[Page segmentation data]
_ _ _
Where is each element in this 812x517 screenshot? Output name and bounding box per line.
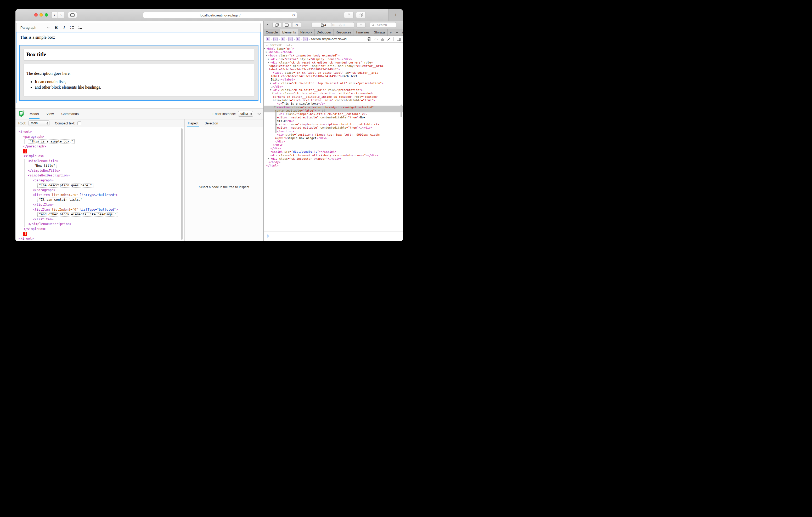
dom-tree-line[interactable]: <label class="ck ck-label ck-voice-label…: [264, 71, 403, 74]
tab-overview-button[interactable]: [356, 12, 366, 18]
settings-gear-icon[interactable]: ⚙: [400, 29, 403, 35]
devtools-search-field[interactable]: Search: [370, 22, 396, 28]
model-tree-line[interactable]: <simpleBox>: [16, 154, 184, 159]
dom-tree-line[interactable]: title</h1>: [264, 119, 403, 123]
model-tree-line[interactable]: </listItem>: [16, 217, 184, 222]
resource-status-button[interactable]: 4 0 0: [312, 22, 354, 28]
dom-tree-line[interactable]: ▶<div class="ck ck-editor__top ck-reset_…: [264, 82, 403, 85]
simple-box-widget[interactable]: Box title The description goes here. It …: [19, 45, 258, 101]
dom-tree-line[interactable]: aria-label="Rich Text Editor, main" cont…: [264, 98, 403, 102]
model-tree-line[interactable]: <paragraph>: [16, 178, 184, 183]
model-tree-line[interactable]: </simpleBoxTitle>: [16, 168, 184, 173]
dom-tree-line[interactable]: label_e63cbbfece34c53ce23501062343f49b8"…: [264, 68, 403, 71]
reload-icon[interactable]: ↻: [292, 13, 295, 17]
devtools-tab-storage[interactable]: Storage: [372, 29, 388, 35]
model-tree-scrollbar[interactable]: [181, 128, 182, 240]
breadcrumb-element-badge[interactable]: E: [288, 37, 293, 41]
dom-tree-line[interactable]: ▼<div class="ck ck-content ck-editor__ed…: [264, 92, 403, 95]
details-sidebar-icon[interactable]: [397, 38, 401, 41]
model-tree-line[interactable]: <paragraph>: [16, 134, 184, 139]
new-tab-button[interactable]: +: [388, 9, 403, 21]
simple-box-title[interactable]: Box title: [24, 49, 254, 61]
model-tree-line[interactable]: "The description goes here.": [16, 183, 184, 188]
inspector-tab-view[interactable]: View: [46, 109, 54, 119]
list-item[interactable]: It can contain lists,: [35, 80, 254, 84]
minimize-window-button[interactable]: [39, 13, 43, 17]
model-tree-line[interactable]: </paragraph>: [16, 188, 184, 193]
dom-tree-line[interactable]: <div style="position: fixed; top: 0px; l…: [264, 133, 403, 136]
collapse-inspector-icon[interactable]: [257, 112, 261, 115]
model-tree-line[interactable]: <$root>: [16, 129, 184, 134]
forward-button[interactable]: ›: [58, 12, 64, 18]
model-tree-line[interactable]: </simpleBoxDescription>: [16, 222, 184, 226]
breadcrumb-element-badge[interactable]: E: [281, 37, 285, 41]
model-tree-line[interactable]: [: [16, 149, 184, 154]
breadcrumb-element-badge[interactable]: E: [273, 37, 278, 41]
root-select[interactable]: main: [29, 121, 50, 126]
dom-tree-line[interactable]: <!DOCTYPE html>: [264, 44, 403, 47]
close-window-button[interactable]: [34, 13, 38, 17]
inspector-tab-model[interactable]: Model: [30, 109, 39, 119]
model-tree-line[interactable]: <simpleBoxDescription>: [16, 173, 184, 178]
dom-tree-line[interactable]: ▶<div class="simple-box-description ck-e…: [264, 123, 403, 126]
share-button[interactable]: [344, 12, 354, 18]
dom-tree-line[interactable]: label_e63cbbfece34c53ce23501062343f49b8"…: [264, 74, 403, 78]
model-tree-line[interactable]: ]: [16, 231, 184, 236]
dom-tree-line[interactable]: </html>: [264, 164, 403, 167]
model-tree-line[interactable]: <listItem listIndent="0" listType="bulle…: [16, 193, 184, 197]
numbered-list-button[interactable]: 1 2: [68, 24, 75, 31]
sidebar-toggle-button[interactable]: [68, 12, 77, 18]
add-tab-button[interactable]: +: [394, 29, 400, 35]
dom-tree-line[interactable]: ▼<body class="ck-inspector-body-expanded…: [264, 54, 403, 57]
simple-box-description[interactable]: The description goes here. It can contai…: [24, 64, 254, 96]
devtools-tab-resources[interactable]: Resources: [333, 29, 353, 35]
compact-text-checkbox[interactable]: [78, 121, 81, 125]
dom-tree-line[interactable]: <p>This is a simple box:</p>: [264, 102, 403, 105]
dom-tree-line[interactable]: editor__nested-editable" contenteditable…: [264, 126, 403, 129]
inspector-tab-selection[interactable]: Selection: [205, 119, 218, 127]
devtools-tab-debugger[interactable]: Debugger: [314, 29, 333, 35]
dock-bottom-button[interactable]: [282, 22, 291, 28]
model-tree-line[interactable]: </listItem>: [16, 202, 184, 207]
model-tree-line[interactable]: "This is a simple box:": [16, 139, 184, 144]
model-tree-line[interactable]: <listItem listIndent="0" listType="bulle…: [16, 207, 184, 212]
dom-tree-line[interactable]: <h1 class="simple-box-title ck-editor__e…: [264, 112, 403, 116]
italic-button[interactable]: I: [61, 24, 67, 31]
dom-tree-line[interactable]: </section>: [264, 130, 403, 133]
model-tree-line[interactable]: "and other block elements like headings.…: [16, 212, 184, 217]
dom-tree-line[interactable]: corners ck-editor__editable_inline ck-fo…: [264, 95, 403, 98]
dom-tree-line[interactable]: ▶<head>…</head>: [264, 51, 403, 54]
dom-tree-line[interactable]: ▼<html lang="en">: [264, 47, 403, 51]
rich-text-editable[interactable]: This is a simple box: Box title The desc…: [16, 32, 261, 103]
show-source-icon[interactable]: [374, 38, 378, 40]
dom-tree-line[interactable]: ▶<div class="ck-inspector-wrapper">…</di…: [264, 157, 403, 160]
paragraph-dropdown[interactable]: Paragraph: [21, 26, 49, 30]
dom-tree-line[interactable]: ▼<div class="ck ck-reset ck-editor ck-ro…: [264, 61, 403, 64]
dom-tree-line[interactable]: <script src="dist/bundle.js"></script>: [264, 150, 403, 153]
layout-grid-icon[interactable]: [381, 38, 384, 41]
quick-console[interactable]: [264, 232, 403, 241]
dom-tree-line[interactable]: …</div>: [264, 85, 403, 88]
model-tree-line[interactable]: </$root>: [16, 236, 184, 241]
print-icon[interactable]: [368, 37, 371, 41]
devtools-tab-console[interactable]: Console: [264, 29, 280, 35]
force-appearance-icon[interactable]: [387, 37, 390, 41]
dom-tree-line[interactable]: editor__nested-editable" contenteditable…: [264, 116, 403, 119]
breadcrumb-current-node[interactable]: section.simple-box.ck-wid…: [311, 37, 350, 41]
editor-paragraph[interactable]: This is a simple box:: [20, 35, 55, 40]
inspector-tab-inspect[interactable]: Inspect: [188, 119, 198, 127]
model-tree-line[interactable]: <simpleBoxTitle>: [16, 159, 184, 163]
inspector-tab-commands[interactable]: Commands: [61, 109, 79, 119]
dom-tree-line[interactable]: "application" dir="ltr" lang="en" aria-l…: [264, 64, 403, 68]
back-button[interactable]: ‹: [51, 12, 58, 18]
breadcrumb-element-badge[interactable]: E: [266, 37, 270, 41]
dom-tree-line[interactable]: </div>: [264, 147, 403, 150]
dom-tree-line[interactable]: </div>: [264, 140, 403, 143]
reload-page-button[interactable]: ↻: [292, 22, 301, 28]
breadcrumb-element-badge[interactable]: E: [296, 37, 300, 41]
dom-tree-line[interactable]: ▼<div class="ck ck-editor__main" role="p…: [264, 88, 403, 92]
model-tree-line[interactable]: "It can contain lists,": [16, 197, 184, 202]
dom-tree-line[interactable]: </body>: [264, 160, 403, 164]
address-bar[interactable]: localhost/creating-a-plugin/ ↻: [143, 12, 297, 18]
close-devtools-icon[interactable]: ×: [266, 22, 269, 27]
_ _ _
The task: Count how many lines of the entries contain the word "console"; only the number should appear in the reply.

Written response: 2